Finding Azure Batch Python client in Conda packaging

Copper Contributor

I've started working with Azure Batch and use Python, with my Python environment managed by Anaconda. I'd like to install the Azure Batch Client Library and Azure Batch Management Client Library from the Azure SDK for Python in my Anaconda environments, preferably using conda instead of pip.

 

These are the azure.batch and azure.mgmt.batch modules (or "module packages"; whatever they're called), found in the azure-batch and azure-mgmt-batch PyPI packages. But I don't know where to find them in the Conda packaging of Azure SDK for Python.

 

The Azure SDK for Python introduced a Conda packaging of it back in 2021, and its use is described in the "How to install Azure library packages for Python" page. The Conda packaging differs from the PyPI packaging. The Python Azure SDK modules are packaged in to a smaller number of packages in the Conda form, with sometimes different naming.

 

Is the Azure Batch client library available in the Microsoft-supplied Conda packages somewhere (the ones in the microsoft conda channel, instead of the conda-forge channel)? If so, which Conda package?

 

And more generally, if I know what Azure SDK for Python module I want, or what PyPI package it's in, how can I find out which microsoft-channel Conda package it's in?
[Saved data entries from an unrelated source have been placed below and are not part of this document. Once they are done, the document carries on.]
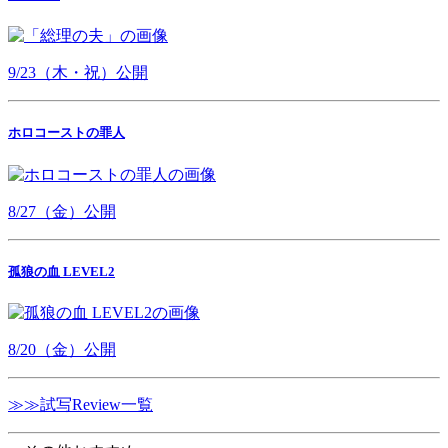
9/23（木・祝）公開
ホロコーストの罪人
8/27（金）公開
孤狼の血 LEVEL2
8/20（金）公開
≫≫試写Review一覧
I haven't been able to find a list of which module is in which Conda package anywhere.

 

There's an azure-batch conda package in the conda-forge channel (instead of the microsoft channel). But if I understand correctly, those conda-forge Azure packages are the old ones from before the 2021 introduction of the microsoft conda channel's packaging, and have different dependencies and stuff.

 

I'd prefer to install the Azure Batch client from the microsoft-channel Conda packages, instead of the conda-forge channel package or from PyPI/pip, for consistency with my other Azure Python packages, which are all installed from the microsoft-channel Conda packages. I've read that mixing interdependent packages from different channels can sometimes cause problems, and if you're mixing conda-managed and pip-managed packages in an Anaconda environment, you're supposed to install all the conda packages first, then the pip packages, and then don't go back and install or update any conda packages afterwards, or something like that.